How to troubleshoot the Error "Training Job failed, error: Automatic re-training enabled but latest.txt file is missing from root of dataset directory" ?
Issue Description: During the execution of the pipeline, the training job encountered an error, resulting in failure. The error message indicates that the "latest.txt" file is missing from the root of the dataset directory. This error is commonly encountered when the auto-retraining feature is enabled, but the required "latest.txt" file is not present in the dataset path provided.
Root Cause: The "latest.txt" file is essential for enabling the auto-retraining feature in the pipeline configuration. When this feature is set to "True," the pipeline expects to find the "latest.txt" file in the root of the dataset directory.
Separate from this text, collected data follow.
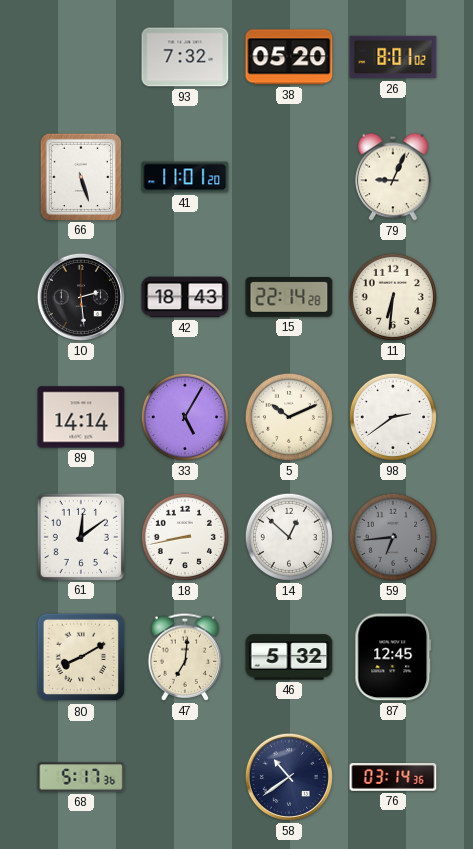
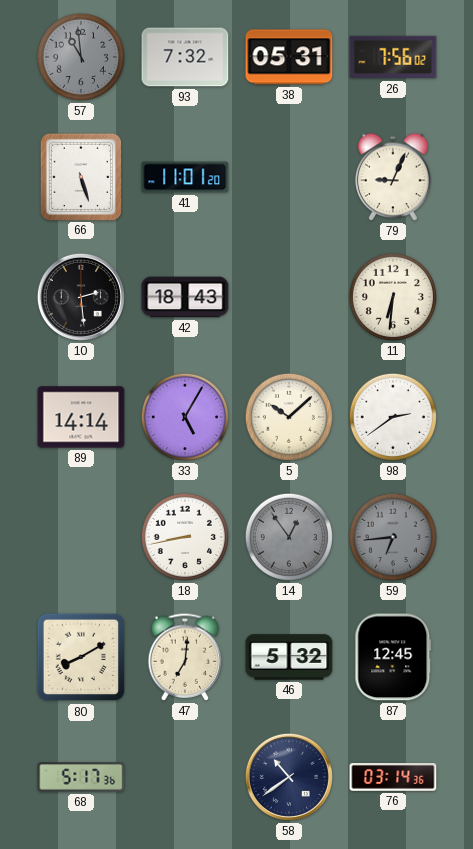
57: none -> 10:59
38: 05:20 -> 05:31
26: 8:01 -> 7:56
15: 22:14 -> none
5: 10:11 -> 10:08
61: 12:09 -> none
14: 12:52 -> 12:54
14 dial: white -> grey
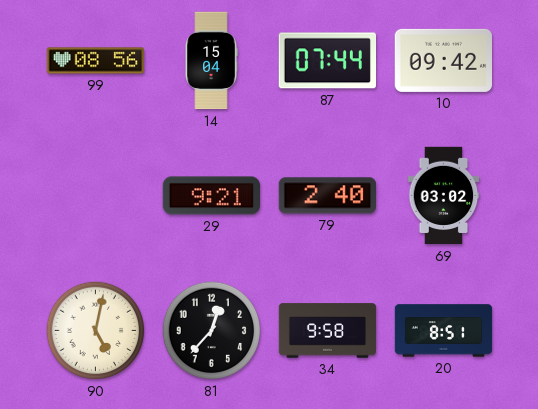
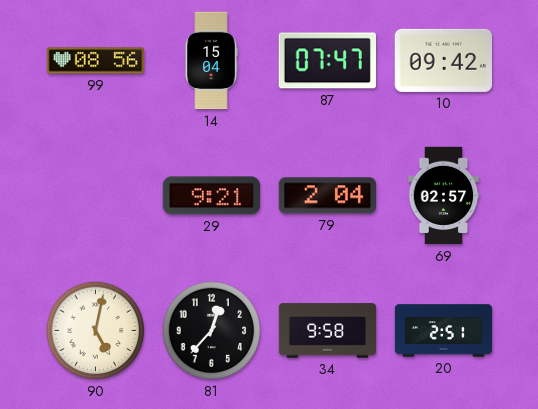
87: 07:44 -> 07:47
79: 2:40 -> 2:04
69: 03:02 -> 02:57
20: 8:51 -> 2:51
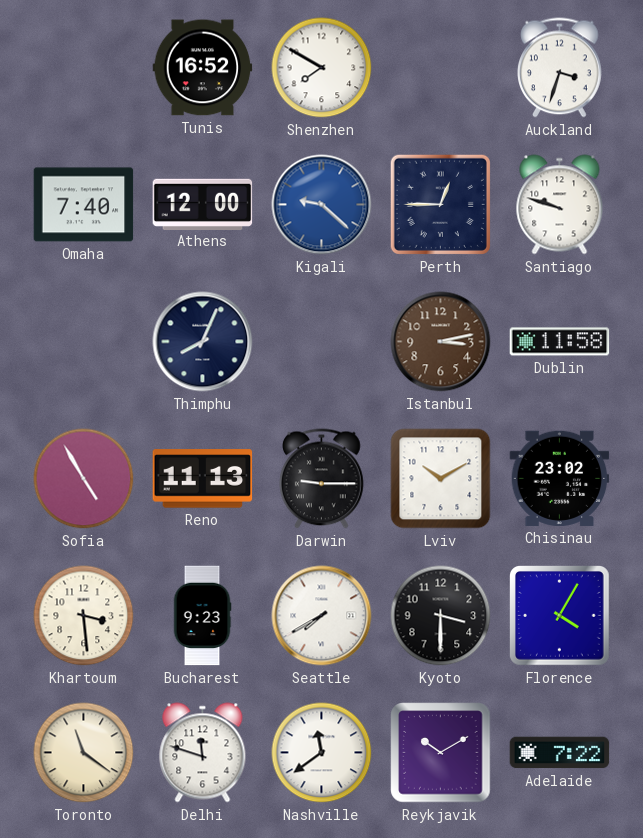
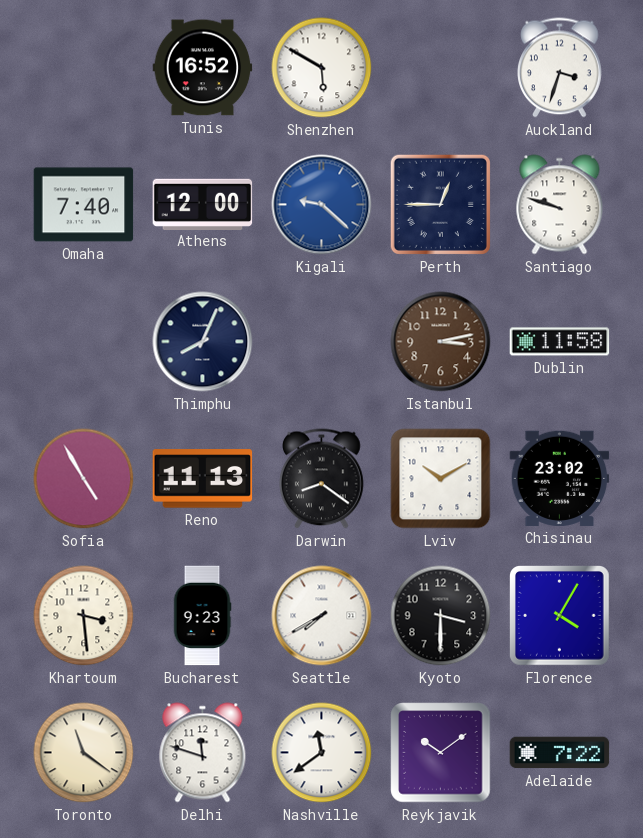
Shenzhen: 7:50 -> 5:50
Darwin: 9:15 -> 8:21
Reykjavik: 10:10 -> 10:09
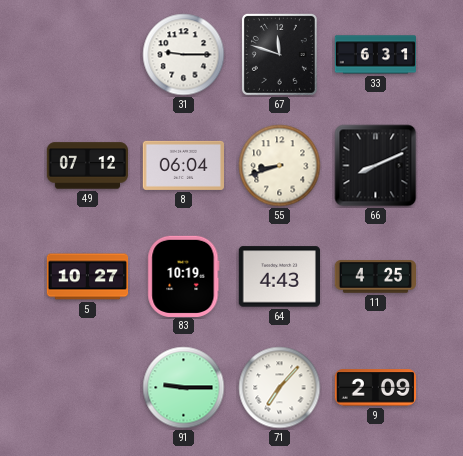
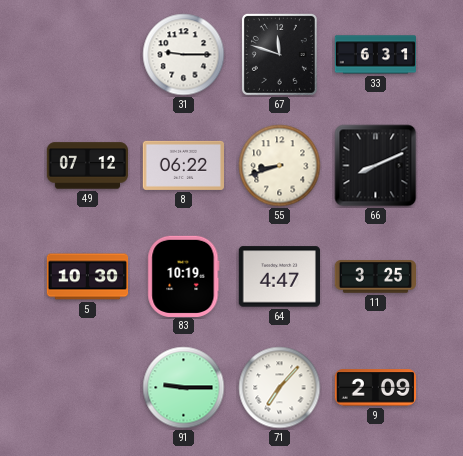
8: 06:04 -> 06:22
5: 10:27 -> 10:30
64: 4:43 -> 4:47
11: 4:25 -> 3:25
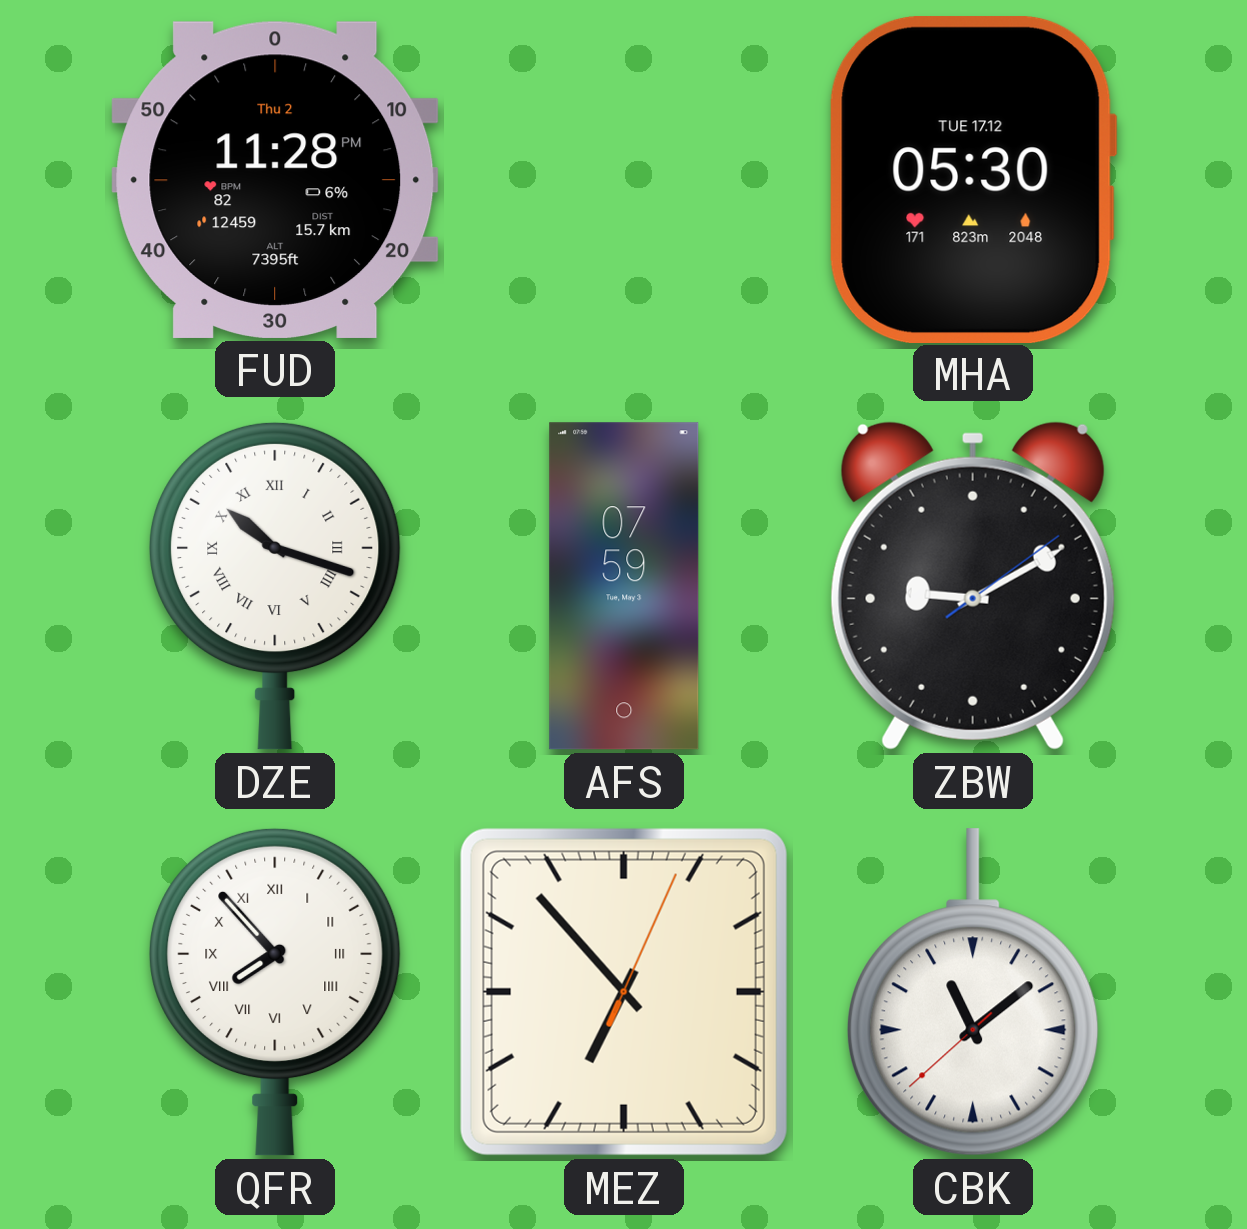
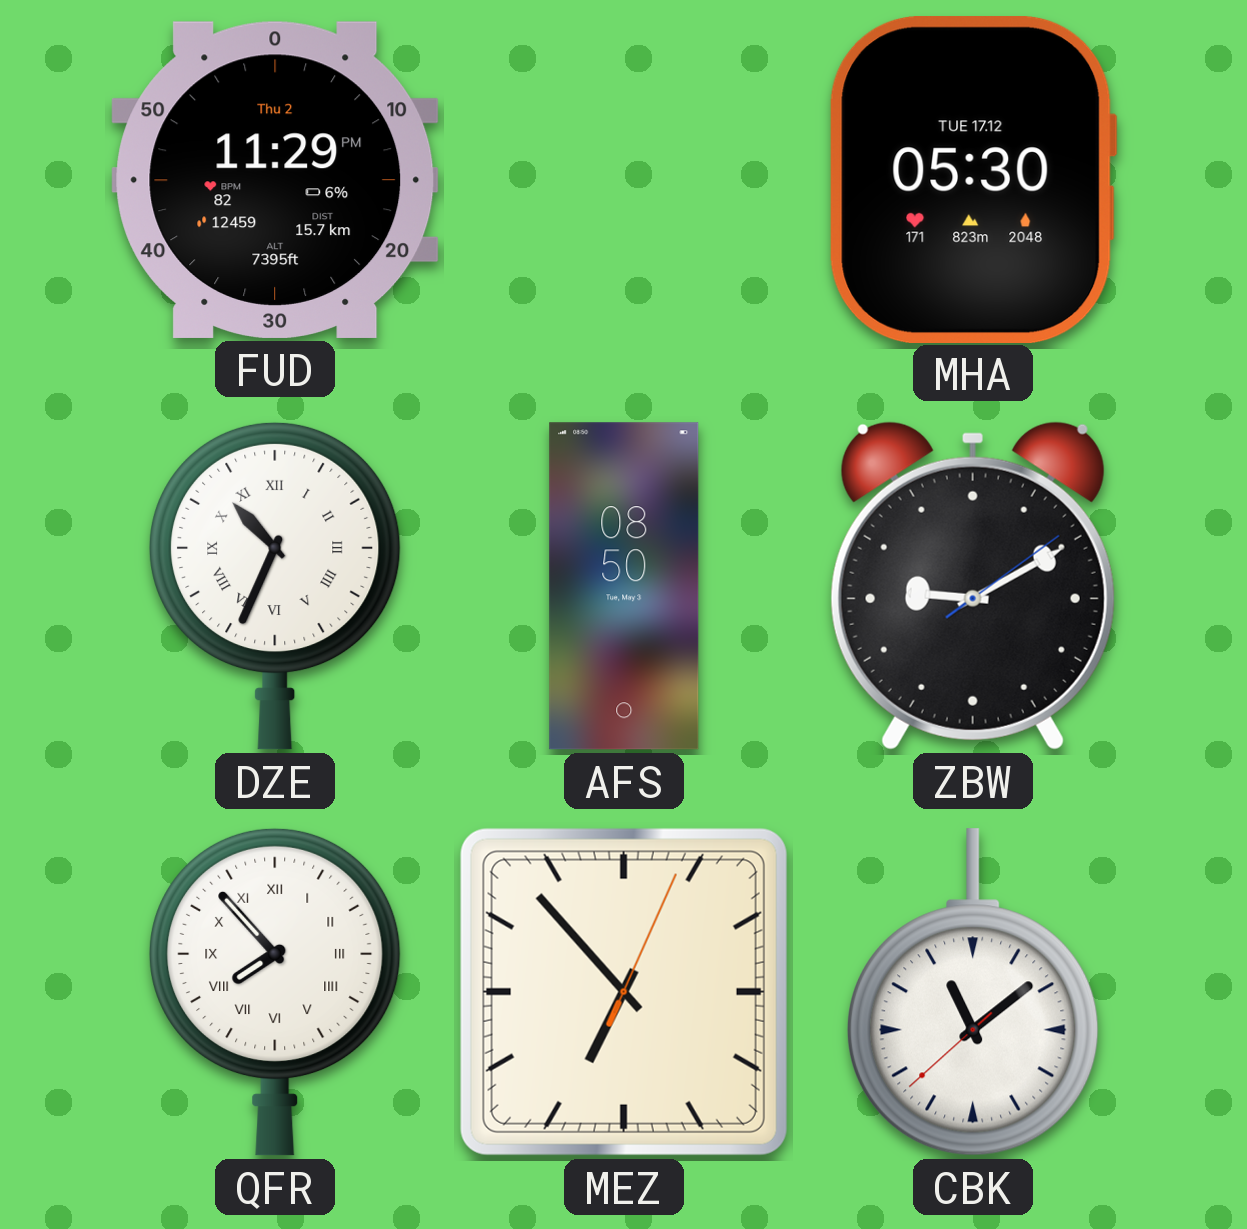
FUD: 11:28 -> 11:29
DZE: 10:18 -> 10:34
AFS: 07:59 -> 08:50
This file is used to determine the latest version of the dataset for retraining.
Resolution Steps: Follow the appropriate steps based on the use case,
Case 1: Auto-Retrain Pipeline
To run an auto-retrain pipeline, ensure that the "latest.txt" file is present in the specified dataset path. Ensure its presence:
- Verify the Dataset Path: Double-check the dataset path you provided in the pipeline configuration. For example, if "/dataset/exports" is specified as the dataset path, make sure the "latest.txt" file is present at the root level of the "/dataset/exports" folder.
- Generate "latest.txt" File: To create the "latest.txt" file, schedule an export in the Document Manager session. Refer to the following link for more details on scheduling exports: Document Manager: Schedule Export Feature.
Case 2: Non-Auto-Retrain Pipeline
If not running an auto-retrain pipeline, follow these steps to modify the pipeline configuration:
- Remove Auto-Retrain Parameter: While creating the pipeline, ensure that the parameter "auto-retraining" is not set to "True" in the Environment Variables section. If it is present, set it to "False."
- Choose Correct Dataset: Make sure to select the correct input dataset and evaluation dataset for the pipeline. Confirm that the dataset chosen is suitable for the pipeline's intended purpose.
- Restart the Pipeline: After making the necessary changes, restart the pipeline to apply the updated configuration.
Additional Assistance:
If the steps above are followed and still experiencing issues, it is required to troubleshoot the problem further. To do so, provide a screenshot of the pipeline details, including the input dataset selection and the parameters set. Ensure that the screenshot includes the value set in the "Parameters" dropdown.
Once this information availability, it is possible to understand the configuration better and offer more targeted support to resolve the issue and ensure a successful pipeline run.